Brazilian foreign sales totaled US$ 3.121 billion last week, a slight reduction when compared to the previous week. Imports, in turn, maintained their rhythm of growth, reaching US$ 2.347 billion.
With this, the trade balance surplus in the week was US$ 774 million and in seven working days in November, the total has already reached US$ 1.264 billion.
The general trade balance figures in the second week of November, disclosed today, November 13, by Brazil’s Ministry of Development, Industry and Foreign Trade, show that the accumulated surplus reached US$ 39.155 billion in the period, more than the US$ 38.133 billion registered in the same period last year.
The good performance of foreign trade is the result of total exports of US$ 117.909 billion from January to now, against imports equivalent to US$ 78.754 billion. If sales continue growing, 16.4% when compared to exports in the same period in 2005, imports are growing even more, 25.3%.
Brazil exported 255,892 tons of chicken in October, a reduction of 1.61% when compared to the same month in 2005. The shipments generated US$ 310.5 million, 11.83% less than in October last year.

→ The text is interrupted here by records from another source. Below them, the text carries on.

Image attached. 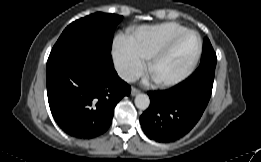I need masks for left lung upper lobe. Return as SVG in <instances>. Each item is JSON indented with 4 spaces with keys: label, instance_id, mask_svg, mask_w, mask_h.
Listing matches in <instances>:
<instances>
[{
    "label": "left lung upper lobe",
    "instance_id": "left-lung-upper-lobe-1",
    "mask_svg": "<svg viewBox=\"0 0 261 162\" xmlns=\"http://www.w3.org/2000/svg\"><path fill=\"white\" fill-rule=\"evenodd\" d=\"M216 62H217V58H216V54L213 50V47H212L209 39L205 38L204 43H203V53H202V57H201V63L199 66H203V65H207V64L216 65Z\"/></svg>",
    "mask_w": 261,
    "mask_h": 162
}]
</instances>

The figures were supplied by the Brazilian Poultry Exporters Association (Abef).
Although poultry sales continue falling in the year on year comparison, the October results were significantly greater than the September results, presenting growth of 22% in volume shipped and 23.43% in revenues.

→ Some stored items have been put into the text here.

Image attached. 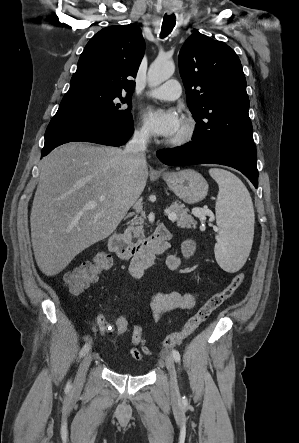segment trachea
Listing matches in <instances>:
<instances>
[{"label":"trachea","mask_w":299,"mask_h":443,"mask_svg":"<svg viewBox=\"0 0 299 443\" xmlns=\"http://www.w3.org/2000/svg\"><path fill=\"white\" fill-rule=\"evenodd\" d=\"M176 20L174 15H165L162 23V30L160 37H167L173 30Z\"/></svg>","instance_id":"trachea-1"}]
</instances>
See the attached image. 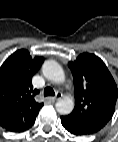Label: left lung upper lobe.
Returning <instances> with one entry per match:
<instances>
[{"mask_svg": "<svg viewBox=\"0 0 118 142\" xmlns=\"http://www.w3.org/2000/svg\"><path fill=\"white\" fill-rule=\"evenodd\" d=\"M75 85V108L62 116L89 134L101 130L112 118L118 97L116 83L104 62L94 54L83 53L69 62Z\"/></svg>", "mask_w": 118, "mask_h": 142, "instance_id": "5c2ea615", "label": "left lung upper lobe"}]
</instances>
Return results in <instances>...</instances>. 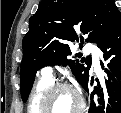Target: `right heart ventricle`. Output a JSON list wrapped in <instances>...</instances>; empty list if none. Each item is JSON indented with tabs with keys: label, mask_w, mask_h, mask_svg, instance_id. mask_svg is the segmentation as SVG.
I'll list each match as a JSON object with an SVG mask.
<instances>
[{
	"label": "right heart ventricle",
	"mask_w": 121,
	"mask_h": 113,
	"mask_svg": "<svg viewBox=\"0 0 121 113\" xmlns=\"http://www.w3.org/2000/svg\"><path fill=\"white\" fill-rule=\"evenodd\" d=\"M52 83V78L43 76L37 83L30 101V109H40L44 90Z\"/></svg>",
	"instance_id": "right-heart-ventricle-1"
}]
</instances>
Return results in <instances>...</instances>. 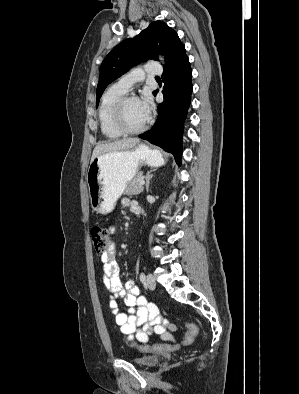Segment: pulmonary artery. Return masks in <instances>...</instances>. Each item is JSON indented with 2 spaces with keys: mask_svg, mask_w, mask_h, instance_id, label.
I'll return each mask as SVG.
<instances>
[{
  "mask_svg": "<svg viewBox=\"0 0 299 394\" xmlns=\"http://www.w3.org/2000/svg\"><path fill=\"white\" fill-rule=\"evenodd\" d=\"M162 72L163 70L158 67V65L148 64L146 65V68L144 70L141 68H137L123 75L118 80L117 85L125 91H129L136 83L142 81L145 75L158 77V75H161Z\"/></svg>",
  "mask_w": 299,
  "mask_h": 394,
  "instance_id": "1",
  "label": "pulmonary artery"
}]
</instances>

In the accumulated result for the year, exports totaled almost 2.2 million tons, 8.46% less than in the first 10 months of 2005. The shipments generated US$ 2.571 billion, a reduction of 10.15% when compared to the period from January to October last year.
According to the Abef, the reduction in exports was caused by a reduction in the global consumption of chicken meat due to cases of avian flu in countries in Europe and Asia, aligned to the appreciation of the Brazilian real against the dollar, which has reduced the profitability of international sales of the Brazilian product.